Why is pubic hair still controversial?

According to the internet, “the bush” has made a comeback this year. Skims released a new line of thongs with fake pubic hair. The micro-thong, which comes in 12 different hair colors and in straight or curly texture, was sold out within minutes. The brand is known for launching headline-worthy, provocative pieces, such as its “seamless sculpt face wrap” and nipple bra. And the thong feels more like a marketing stunt disguised as empowerment. The online reactions were predictably divided; some found it shocking, some deeming it a sign of progress and empowerment, and others seeing it as mocking or even disgusting. Clearly, the discussion around pubic hair isn’t over, or more specifically, women’s pubic hair, because let’s be honest, no one is debating how men should trim their pubic hair.

So, why is pubic hair still a debate? And why does the sight of a bush (whatever the shape or texture) on a woman still feel provocative to many? Women have had strained relationships with their body hair for centuries, and somehow, it’s still being treated more like a public vote instead of a personal choice.

Most women have been socialized from a young age that hair anywhere other than on their head is something to be controlled, managed, hidden, or entirely removed.

I remember being thirteen and secretly reading Bravo Magazine in the waiting room of my dentist’s office. I would immediately flip to the pages with the naked bodies. The young women looked positively mole-like, not a single hair. The guys, on the other hand, usually sported a full bush. Even in teen magazines, the default for vulvas was hairless. The message was clear: to be desired, you must be smooth.

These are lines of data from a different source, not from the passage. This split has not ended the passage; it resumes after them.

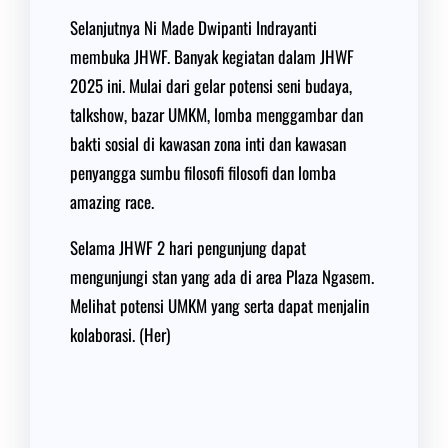
Selanjutnya Ni Made Dwipanti Indrayanti
membuka JHWF. Banyak kegiatan dalam JHWF
2025 ini. Mulai dari gelar potensi seni budaya,
talkshow, bazar UMKM, lomba menggambar dan
bakti sosial di kawasan zona inti dan kawasan
penyangga sumbu filosofi filosofi dan lomba
amazing race.
Selama JHWF 2 hari pengunjung dapat
mengunjungi stan yang ada di area Plaza Ngasem.
Melihat potensi UMKM yang serta dapat menjalin
kolaborasi. (Her)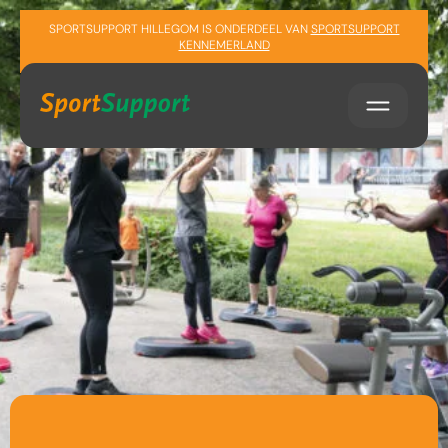
Sla navigatie over
SPORTSUPPORT HILLEGOM IS ONDERDEEL VAN
SPORTSUPPORT
KENNEMERLAND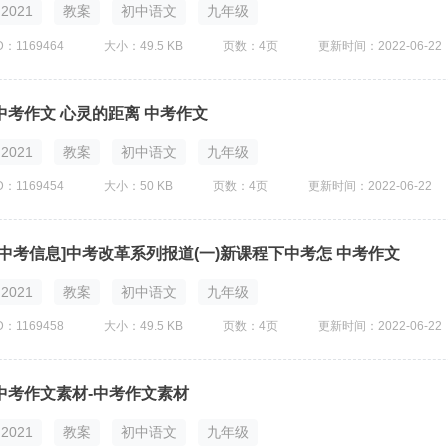
2021
教案
初中语文
九年级
D：1169464
大小：49.5 KB
页数：4页
更新时间：2022-06-22
中考作文 心灵的距离 中考作文
2021
教案
初中语文
九年级
D：1169454
大小：50 KB
页数：4页
更新时间：2022-06-22
[中考信息]中考改革系列报道(一)新课程下中考怎 中考作文
2021
教案
初中语文
九年级
D：1169458
大小：49.5 KB
页数：4页
更新时间：2022-06-22
中考作文素材-中考作文素材
2021
教案
初中语文
九年级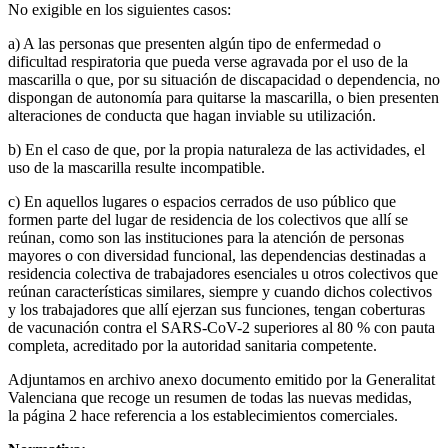
No exigible en los siguientes casos:
a) A las personas que presenten algún tipo de enfermedad o
dificultad respiratoria que pueda verse agravada por el uso de la
mascarilla o que, por su situación de discapacidad o dependencia, no
dispongan de autonomía para quitarse la mascarilla, o bien presenten
alteraciones de conducta que hagan inviable su utilización.
b) En el caso de que, por la propia naturaleza de las actividades, el
uso de la mascarilla resulte incompatible.
c) En aquellos lugares o espacios cerrados de uso público que
formen parte del lugar de residencia de los colectivos que allí se
reúnan, como son las instituciones para la atención de personas
mayores o con diversidad funcional, las dependencias destinadas a
residencia colectiva de trabajadores esenciales u otros colectivos que
reúnan características similares, siempre y cuando dichos colectivos
y los trabajadores que allí ejerzan sus funciones, tengan coberturas
de vacunación contra el SARS-CoV-2 superiores al 80 % con pauta
completa, acreditado por la autoridad sanitaria competente.
Adjuntamos en archivo anexo documento emitido por la Generalitat
Valenciana que recoge un resumen de todas las nuevas medidas,
la página 2 hace referencia a los establecimientos comerciales.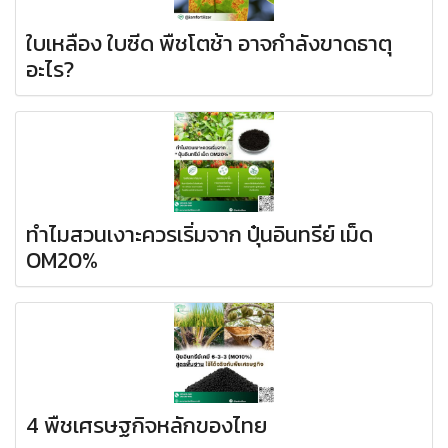
ใบเหลือง ใบซีด พืชโตช้า อาจกำลังขาดธาตุ
อะไร?
ทำไมสวนเงาะควรเริ่มจาก ปุ๋นอินทรีย์ เม็ด
OM20%
4 พืชเศรษฐกิจหลักของไทย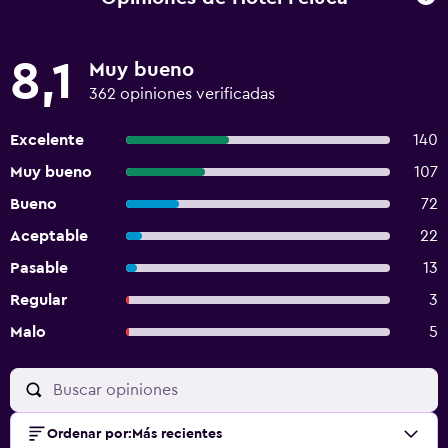
8,1
Muy bueno
362 opiniones verificadas
Excelente
140
Muy bueno
107
Bueno
72
Aceptable
22
Pasable
13
Regular
3
Malo
5
Ordenar por
:
Más recientes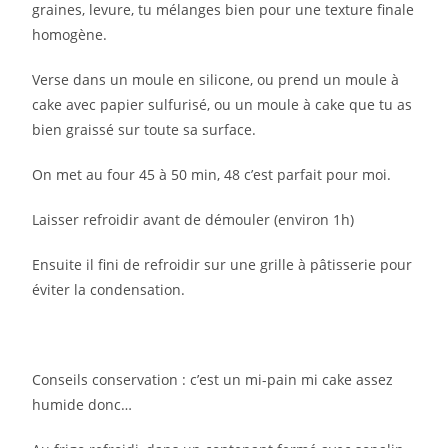
graines, levure, tu mélanges bien pour une texture finale
homogène.⁣
Verse dans un moule en silicone, ou prend un moule à
cake avec papier sulfurisé, ou un moule à cake que tu as
bien graissé sur toute sa surface.⁣
On met au four 45 à 50 min, 48 c’est parfait pour moi.⁣
Laisser refroidir avant de démouler (environ 1h)⁣
Ensuite il fini de refroidir sur une grille à pâtisserie pour
éviter la condensation.⁣
Conseils conservation : c’est un mi-pain mi cake assez
humide donc…⁣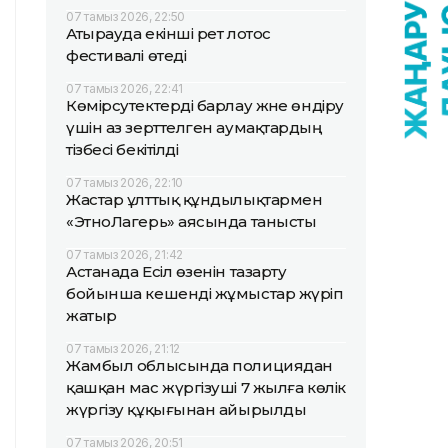
07 тамыз 2026, 22:50
Атырауда екінші рет лотос
фестивалі өтеді
07 тамыз 2026, 22:41
Көмірсутектерді барлау және өндіру
үшін аз зерттелген аумақтардың
тізбесі бекітілді
07 тамыз 2026, 22:10
Жастар ұлттық құндылықтармен
«ЭтноЛагерь» аясында танысты
07 тамыз 2026, 21:42
Астанада Есіл өзенін тазарту
бойынша кешенді жұмыстар жүріп
жатыр
07 тамыз 2026, 21:12
Жамбыл облысында полициядан
қашқан мас жүргізуші 7 жылға көлік
жүргізу құқығынан айырылды
07 тамыз 2026, 20:51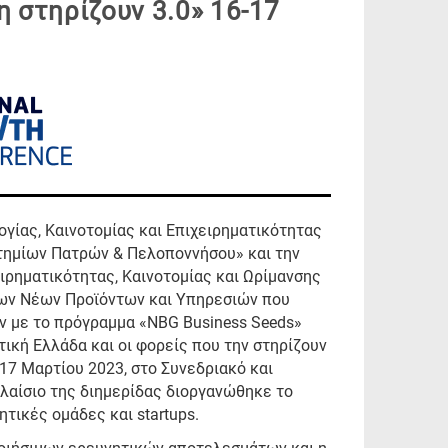
η στηρίζουν 3.0» 16-17
γίας, Καινοτομίας και Επιχειρηματικότητας
τημίων Πατρών & Πελοποννήσου» και την
ρηματικότητας, Καινοτομίας και Ωρίμανσης
των Νέων Προϊόντων και Υπηρεσιών που
 με το πρόγραμμα «NBG Βusiness Seeds»
τική Ελλάδα και οι φορείς που την στηρίζουν
& 17 Μαρτίου 2023, στο Συνεδριακό και
πλαίσιο της διημερίδας διοργανώθηκε το
ητικές ομάδες και startups.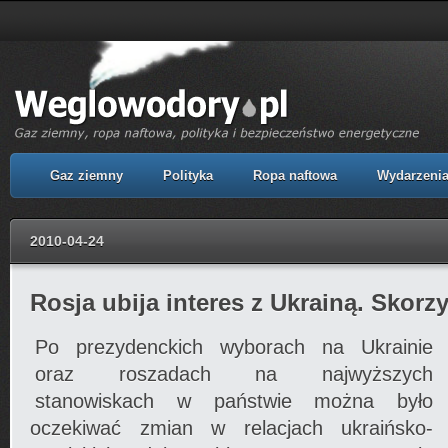
Gaz ziemny
Polityka
Ropa naftowa
Wydarzeni
2010-04-24
Rosja ubija interes z Ukrainą. Skorzy
Po prezydenckich wyborach na Ukrainie
oraz roszadach na najwyższych
stanowiskach w państwie można było
oczekiwać zmian w relacjach ukraińsko-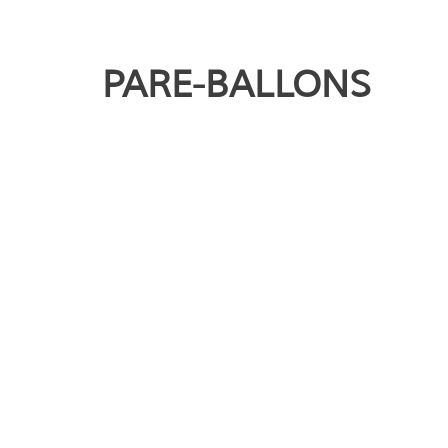
PARE-BALLONS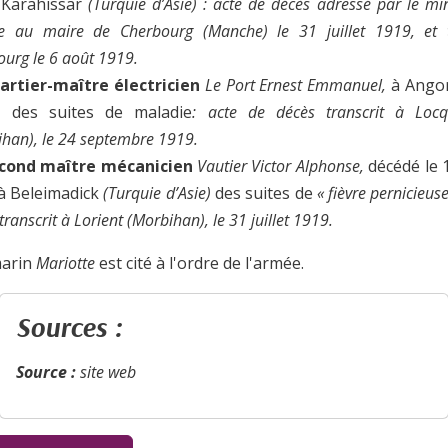
 Karahissar
(Turquie d’Asie) : acte de décès adressé par le min
e au maire de Cherbourg (Manche) le 31 juillet 1919, et t
ourg le 6 août 1919.
artier-maître électricien
Le Port Ernest Emmanuel
,
à Ango
)
des suites de maladie
:
acte de décès transcrit à Locq
ihan), le 24 septembre 1919.
econd maître mécanicien
Vautier Victor Alphonse
,
décédé le 
à Beleimadick
(Turquie d’Asie)
des suites de
« fièvre pernicieuse
transcrit à Lorient (Morbihan), le 31 juillet 1919.
marin
Mariotte
est cité à l'ordre de l'armée.
Sources :
Source :
site web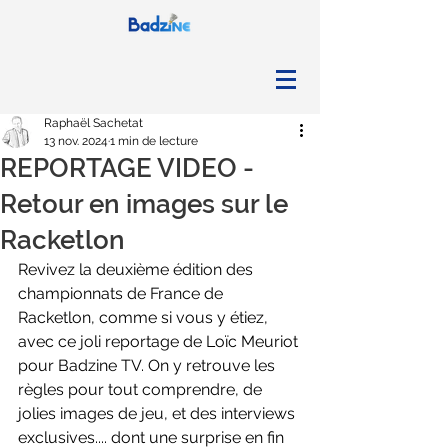
Raphaël Sachetat
13 nov. 2024
1 min de lecture
REPORTAGE VIDEO -
Retour en images sur le
Racketlon
Revivez la deuxième édition des 
championnats de France de 
Racketlon, comme si vous y étiez, 
avec ce joli reportage de Loïc Meuriot 
pour Badzine TV. On y retrouve les 
règles pour tout comprendre, de 
jolies images de jeu, et des interviews 
exclusives.... dont une surprise en fin 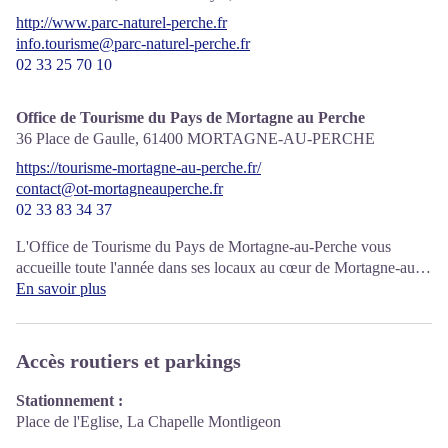
http://www.parc-naturel-perche.fr
info.tourisme@parc-naturel-perche.fr
02 33 25 70 10
Office de Tourisme du Pays de Mortagne au Perche
36 Place de Gaulle,
61400
MORTAGNE-AU-PERCHE
https://tourisme-mortagne-au-perche.fr/
contact@ot-mortagneauperche.fr
02 33 83 34 37
L'Office de Tourisme du Pays de Mortagne-au-Perche vous
accueille toute l'année dans ses locaux au cœur de Mortagne-au-
Perche.
En savoir plus
Accès routiers et parkings
Stationnement :
Place de l'Eglise, La Chapelle Montligeon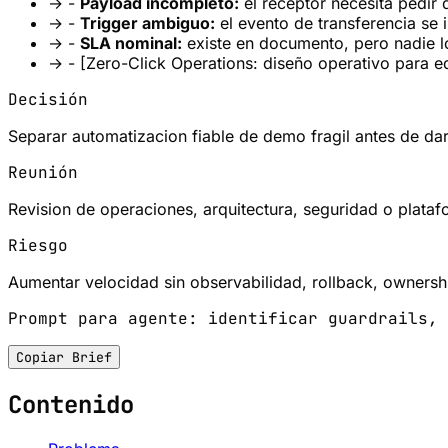
→
-
Payload incompleto:
el receptor necesita pedir 
→
-
Trigger ambiguo:
el evento de transferencia se i
→
-
SLA nominal:
existe en documento, pero nadie lo
→
- [Zero-Click Operations: diseño operativo para 
Decisión
Separar automatizacion fiable de demo fragil antes de da
Reunión
Revision de operaciones, arquitectura, seguridad o plataf
Riesgo
Aumentar velocidad sin observabilidad, rollback, ownershi
Prompt para agente: identificar guardrails, 
Copiar Brief
Contenido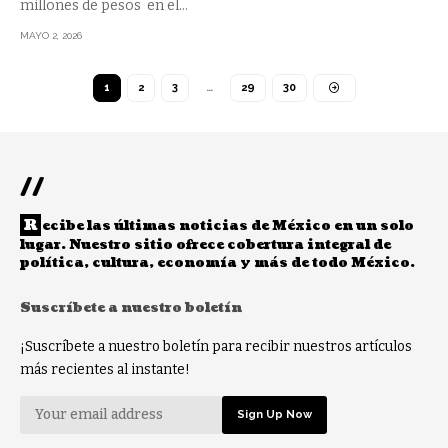
millones de pesos en el
…
MAYO 2, 2026
1
2
3
…
29
30
//
R
ecibe las últimas noticias de México en un solo
lugar. Nuestro sitio ofrece cobertura integral de
política, cultura, economía y más de todo México.
Suscríbete a nuestro boletín
¡Suscríbete a nuestro boletín para recibir nuestros artículos
más recientes al instante!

Historically, pubic hair has never been neutral for women. In ancient Greece, total removal was considered a cleanliness ritual and also associated with femininity. In the Middle Ages, the absence of pubic hair was seen as a sign of disease (lice or syphilis), which led to the development of the merkin (a pubic wig) to fake health. In the 70s and 80s, body hair was reclaimed as a symbol of empowerment and feminism. And then the early 2000s arrived with the mass availability of porn, ultra low-rise jeans, and widely accessible laser removal. The pendulum swung back to “baby seal smooth.”

But pubic hair does actually serve a biological purpose. It protects against bacteria and pathogens, prevents friction and skin irritation, regulates heat, and even retains pheromones. Yes, the scent-based hormones influence attraction and compatibility.

Of course, there are many reasons women remove their pubic hair beyond health or external pressure—many women named very valid reasons, such as increased pleasure and sensation during sex, comfort, and increased confidence. The point is not to shame shaving. The point is to question where our beliefs and beauty standards around pubic hair come from.

A Guardian survey found that:

  • 82% of heterosexual women remove some of their pubic hair
  • 15% remove it completely
  • 65% worry about new male partners judging their pubic hair style

By contrast, lesbian and bisexual women were more likely to keep their pubic hair and reported more positive feelings about it. The study also found that regular porn consumption strongly influenced pubic hair expectations. This just shows that women’s grooming choices are sadly not always motivated by personal preference and comfort, but rather dictated by who is imagined to be looking.

I interviewed some women about their relationships to pubic hair grooming and how some have changed:

“I was grooming at the highest extent of my life when I was younger. I thought it wouldn’t be possible to be desired if you didn’t do that. Like, I can be beautiful and unshaved? I don’t think so.” 30, USA

But this relationship can shift over time.

“Now I could probably go a couple of months without shaving anywhere. Maybe it’s just getting older, I don’t know. I feel like a full bush symbolizes womanhood.” 

And there has been a shift towards more freedom of expression recently, with a disregard for what is “trendy” and choosing what’s comfortable or pleasurable in the moment.

“I do find it can be more pleasurable without hair, I feel like it’s freer. It has a different feeling because of the direct skin contact.” 27, Germany

“Some days I want to feel like a dolphin, some days I want a full bush goddess moment. It depends on my mood.” 24, Germany

And culturally, we are seeing shifts in the fashion and beauty world:

  • Maison Margiela sending models with merkins down the runway in 2024
  • Julia Fox wearing faux pubic hair on the red carpet
  • Kiehl’s launching an intimate care campaign (which they were told to take down, unsurprisingly)
  • TikTok’s “full bush in a bikini” trend went viral in January

However, if pubic hair were truly normalized, a thong with faux pubes would not feel bold or provocative; it wouldn’t even work as clickbait. And “full bush in a bikini” wouldn’t be breaking the internet. The provocation proves we are not there yet. Still, increased awareness of pubic hair removal behaviors and questioning one’s own motivations behind them are positive developments.

So the real question is not whether the bush is back.

The real question is: Why was it ever treated like a trend in the first place? And while we’re at it: why has no one been asking men about their pubic hair grooming?